The Hardest Habit

I listened to a podcast interview with Stephen M.R. Covey during my daily morning walk.  If that name sounds familiar it’s because he is the eldest son of Stephen Covey author of The 7 Habits of Highly-Effective People, one of the most influential books of the 20th Century.

What was it like to be the child of a business and productivity guru? Mr. Covey recounted the creative ways his father instilled the principles of effectiveness. On one occasion they visited the site of a future high rise observing a large pit, in which was the all-important foundation was being formed- Habit #2 ‘begin with the end in mind’. The architect proclaimed, “I’ve already mentally built this building several times”.

Of the seven famed habits which one is the most difficult?  Is it being proactive, beginning with the end in mind,, putting first things first, or thinking of the win-win solution?  Covey found several surveys of students who completed the Covey course consistently found the fifth habit- to ‘seek first to understand, then to be understood’ as the most difficult. The foundation confirms this is consistently the least-used and most difficult of the seven principles to put into daily practice.

What prevents us from understanding others?

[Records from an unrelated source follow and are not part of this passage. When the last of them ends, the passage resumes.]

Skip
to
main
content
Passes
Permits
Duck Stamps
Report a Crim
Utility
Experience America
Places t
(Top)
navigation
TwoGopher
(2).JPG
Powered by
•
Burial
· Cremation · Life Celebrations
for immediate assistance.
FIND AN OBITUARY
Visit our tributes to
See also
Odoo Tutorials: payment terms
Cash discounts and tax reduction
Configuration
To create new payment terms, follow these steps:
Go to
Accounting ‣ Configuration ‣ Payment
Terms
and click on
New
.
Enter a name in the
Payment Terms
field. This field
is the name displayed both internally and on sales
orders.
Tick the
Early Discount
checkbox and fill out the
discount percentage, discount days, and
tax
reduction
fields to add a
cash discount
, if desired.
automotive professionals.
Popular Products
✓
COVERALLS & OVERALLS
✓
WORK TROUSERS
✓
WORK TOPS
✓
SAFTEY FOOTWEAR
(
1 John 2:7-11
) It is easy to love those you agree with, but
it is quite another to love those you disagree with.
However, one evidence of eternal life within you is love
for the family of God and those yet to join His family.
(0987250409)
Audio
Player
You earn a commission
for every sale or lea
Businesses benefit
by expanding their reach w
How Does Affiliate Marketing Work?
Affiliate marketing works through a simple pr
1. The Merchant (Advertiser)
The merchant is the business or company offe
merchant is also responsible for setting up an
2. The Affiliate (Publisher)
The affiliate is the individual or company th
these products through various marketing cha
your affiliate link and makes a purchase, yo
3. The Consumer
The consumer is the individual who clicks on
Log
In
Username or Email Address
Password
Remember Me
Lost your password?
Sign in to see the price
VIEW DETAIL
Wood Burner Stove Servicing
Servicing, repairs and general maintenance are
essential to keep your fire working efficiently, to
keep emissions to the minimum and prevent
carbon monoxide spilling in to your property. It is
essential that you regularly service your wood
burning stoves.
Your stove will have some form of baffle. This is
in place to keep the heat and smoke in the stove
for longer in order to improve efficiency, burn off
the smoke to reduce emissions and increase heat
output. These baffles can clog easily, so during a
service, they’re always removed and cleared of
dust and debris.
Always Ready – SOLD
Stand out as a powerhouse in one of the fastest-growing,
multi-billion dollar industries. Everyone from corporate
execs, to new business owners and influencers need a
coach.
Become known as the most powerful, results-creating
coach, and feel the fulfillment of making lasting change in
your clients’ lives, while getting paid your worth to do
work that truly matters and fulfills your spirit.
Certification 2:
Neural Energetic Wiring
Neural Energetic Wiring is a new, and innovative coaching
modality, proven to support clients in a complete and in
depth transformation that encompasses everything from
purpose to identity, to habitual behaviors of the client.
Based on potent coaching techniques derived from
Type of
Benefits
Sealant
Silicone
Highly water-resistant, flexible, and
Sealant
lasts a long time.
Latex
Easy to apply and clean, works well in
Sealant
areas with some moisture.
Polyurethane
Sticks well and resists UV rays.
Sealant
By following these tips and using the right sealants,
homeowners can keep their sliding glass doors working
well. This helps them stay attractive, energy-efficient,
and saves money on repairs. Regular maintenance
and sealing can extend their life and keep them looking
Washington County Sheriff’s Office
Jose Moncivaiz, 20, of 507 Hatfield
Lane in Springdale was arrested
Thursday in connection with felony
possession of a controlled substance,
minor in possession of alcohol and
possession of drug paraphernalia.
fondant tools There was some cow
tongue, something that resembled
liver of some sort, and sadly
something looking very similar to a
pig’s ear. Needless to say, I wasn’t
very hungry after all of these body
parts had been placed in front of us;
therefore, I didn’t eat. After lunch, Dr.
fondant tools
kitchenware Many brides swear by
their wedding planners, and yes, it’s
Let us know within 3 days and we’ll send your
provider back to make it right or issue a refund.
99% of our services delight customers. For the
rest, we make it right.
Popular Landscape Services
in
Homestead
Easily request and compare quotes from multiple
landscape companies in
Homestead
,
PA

One is our natural instinct is our desire to share our perspective, story, or idea to ensure that we’re understood. However, as Covey points out in the interview- your effectiveness will suffer because the ‘psychological air’ in the room is being consumed by the other party’s need to be understood. That need if unmet will eclipse anything you want to share or discuss. To be receptive both parties must feel understood.

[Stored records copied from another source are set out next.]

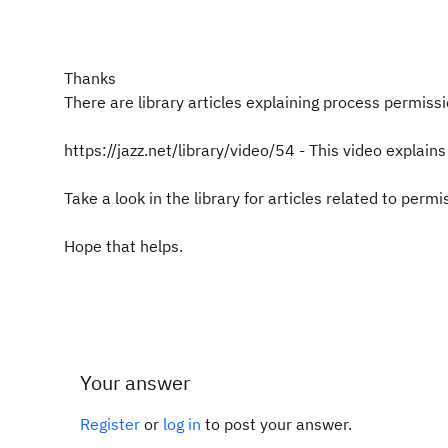
Thanks
There are library articles explaining process permissi
https://jazz.net/library/video/54 - This video explain
Take a look in the library for articles related to permi
Hope that helps.
Your answer
Register
or
log in
to post your answer.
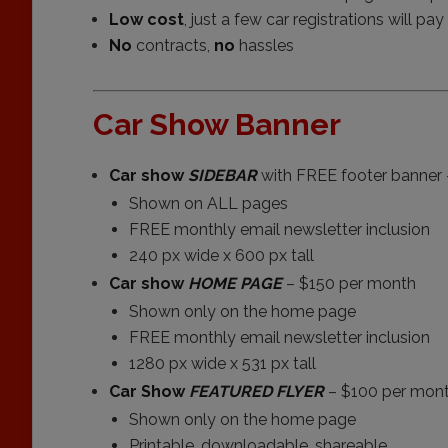
Low cost
, just a few car registrations will pa
No
contracts,
no
hassles
Car Show Banner
Car show
SIDEBAR
with FREE footer banner 
Shown on ALL pages
FREE monthly email newsletter inclusion
240 px wide x 600 px tall
Car show
HOME PAGE
– $150 per month
Shown only on the home page
FREE monthly email newsletter inclusion
1280 px wide x 531 px tall
Car Show
FEATURED FLYER
– $100 per mon
Shown only on the home page
Printable, downloadable, shareable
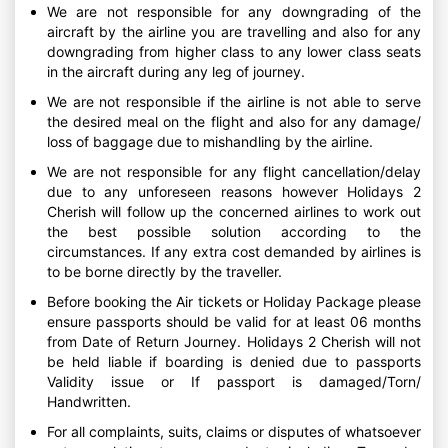
We are not responsible for any downgrading of the
aircraft by the airline you are travelling and also for any
downgrading from higher class to any lower class seats
in the aircraft during any leg of journey.
We are not responsible if the airline is not able to serve
the desired meal on the flight and also for any damage/
loss of baggage due to mishandling by the airline.
We are not responsible for any flight cancellation/delay
due to any unforeseen reasons however Holidays 2
Cherish will follow up the concerned airlines to work out
the best possible solution according to the
circumstances. If any extra cost demanded by airlines is
to be borne directly by the traveller.
Before booking the Air tickets or Holiday Package please
ensure passports should be valid for at least 06 months
from Date of Return Journey. Holidays 2 Cherish will not
be held liable if boarding is denied due to passports
Validity issue or If passport is damaged/Torn/
Handwritten.
For all complaints, suits, claims or disputes of whatsoever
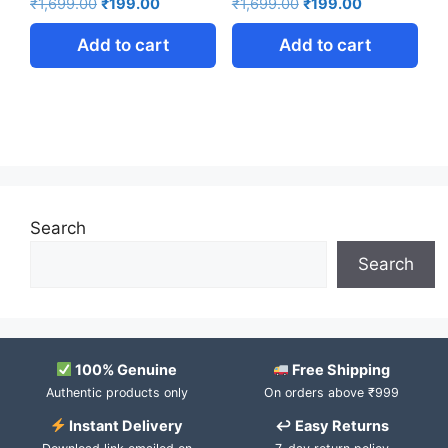
₹
1,699.00
₹
199.00
₹
1,699.00
₹
199.00
Add to cart
Add to cart
Search
Search
100% Genuine
Free Shipping
Authentic products only
On orders above ₹999
Instant Delivery
↩ Easy Returns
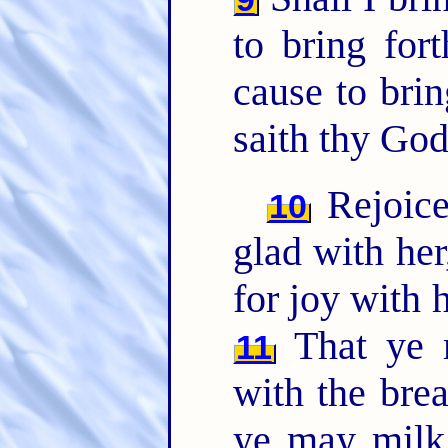
to bring for
cause to brin
saith thy God
Rejoice
10
glad with her,
for joy with h
That ye m
11
with the brea
ye may milk 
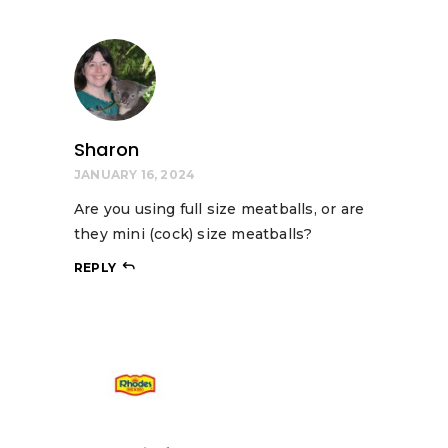
Sharon
JANUARY 16, 2024
Are you using full size meatballs, or are
they mini (cock) size meatballs?
REPLY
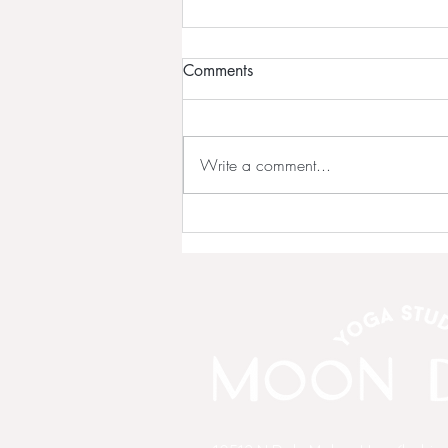
Comments
Write a comment...
💗 NEW OWNERS Continue
Our Story!!! 💗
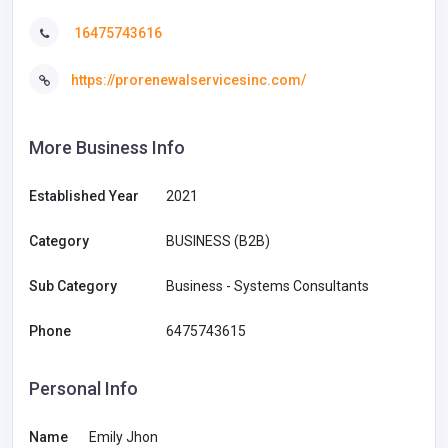
16475743616
https://prorenewalservicesinc.com/
More Business Info
Established Year
2021
Category
BUSINESS (B2B)
Sub Category
Business - Systems Consultants
Phone
6475743615
Personal Info
Name
Emily Jhon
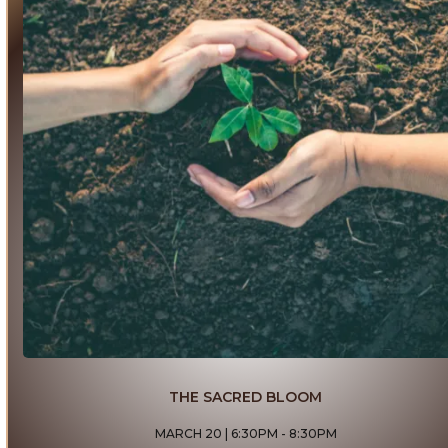
THE SACRED BLOOM
MARCH 20 | 6:30PM - 8:30PM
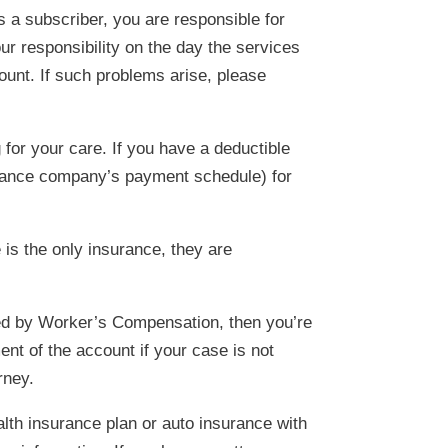
 a subscriber, you are responsible for
our responsibility on the day the services
ount. If such problems arise, please
for your care. If you have a deductible
surance company’s payment schedule) for
 is the only insurance, they are
nied by Worker’s Compensation, then you’re
nt of the account if your case is not
rney.
ealth insurance plan or auto insurance with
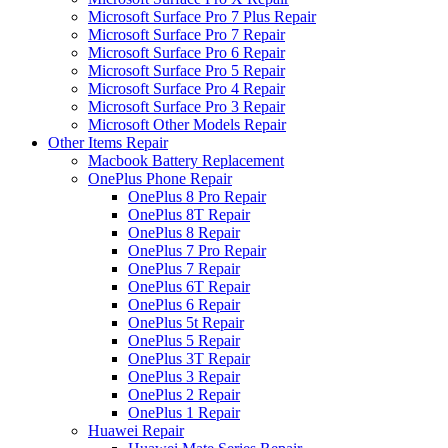
Microsoft Surface Pro 7 Plus Repair
Microsoft Surface Pro 7 Repair
Microsoft Surface Pro 6 Repair
Microsoft Surface Pro 5 Repair
Microsoft Surface Pro 4 Repair
Microsoft Surface Pro 3 Repair
Microsoft Other Models Repair
Other Items Repair
Macbook Battery Replacement
OnePlus Phone Repair
OnePlus 8 Pro Repair
OnePlus 8T Repair
OnePlus 8 Repair
OnePlus 7 Pro Repair
OnePlus 7 Repair
OnePlus 6T Repair
OnePlus 6 Repair
OnePlus 5t Repair
OnePlus 5 Repair
OnePlus 3T Repair
OnePlus 3 Repair
OnePlus 2 Repair
OnePlus 1 Repair
Huawei Repair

When it comes to listening, especially as salespeople, we often listen in preparation to formulate our own response. Even after the other party shares their feelings and viewpoints to which you attentively listened avoid jumping immediately into your presentation or you’ve lost. Instead, the best approach is to first paraphrase back what it is you thought they told you.

Here’s one example: “So Robert, let me take a moment to make sure I’m understanding what you just told me. Your concern is not so much about having enough cash saved for a rainy day, but the fear that if that money runs out Faye may not have the means to maintain her standard of living or keep and maintain this house. Is that an accurate summary?”

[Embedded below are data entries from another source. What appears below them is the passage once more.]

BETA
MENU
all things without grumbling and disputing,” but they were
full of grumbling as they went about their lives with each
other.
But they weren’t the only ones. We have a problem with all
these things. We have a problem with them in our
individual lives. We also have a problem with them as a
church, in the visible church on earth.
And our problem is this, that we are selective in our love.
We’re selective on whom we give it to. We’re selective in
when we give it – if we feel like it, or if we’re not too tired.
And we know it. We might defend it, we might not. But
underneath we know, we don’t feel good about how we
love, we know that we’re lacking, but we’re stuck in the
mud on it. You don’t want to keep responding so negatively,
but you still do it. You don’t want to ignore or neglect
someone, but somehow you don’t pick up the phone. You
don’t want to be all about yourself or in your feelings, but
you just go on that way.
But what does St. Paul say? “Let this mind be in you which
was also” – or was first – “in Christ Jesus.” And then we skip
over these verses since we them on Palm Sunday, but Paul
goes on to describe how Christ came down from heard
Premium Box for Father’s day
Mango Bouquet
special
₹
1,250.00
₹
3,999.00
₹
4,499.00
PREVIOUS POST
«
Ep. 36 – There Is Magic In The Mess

It is only through understanding that one can see possibilities and potential solutions a reverse mortgage could provide. After all, if the homeowner is convinced that you truly understand and care about their unique situation your recommendations are then increasingly seen as valid. Understanding is required before you can effectively influence others. As the younger Covey observed in his interview understanding must be met for both parties, otherwise, you’re competing for it like oxygen in a room above all else.

So the next time you converse with your spouse, a work colleague, and especially a potential borrower, sharpen your skill of ‘empathetic listening’. Listen not to reply but listen to understand. Keep repeating this 5th habit and you’ll find your mate is happier, your friends want to get together more often, and as a bonus, your closing ratios will improve.

2 comments

Pat Smoot May 29, 2020 at 4:24 am

Well said. I quoted Covey on a zoom conference call earlier this week.

I reread it often to keep focused.

Reply
Shannon Hicks May 29, 2020 at 8:44 am

Thanks Pat! His insights are timeless.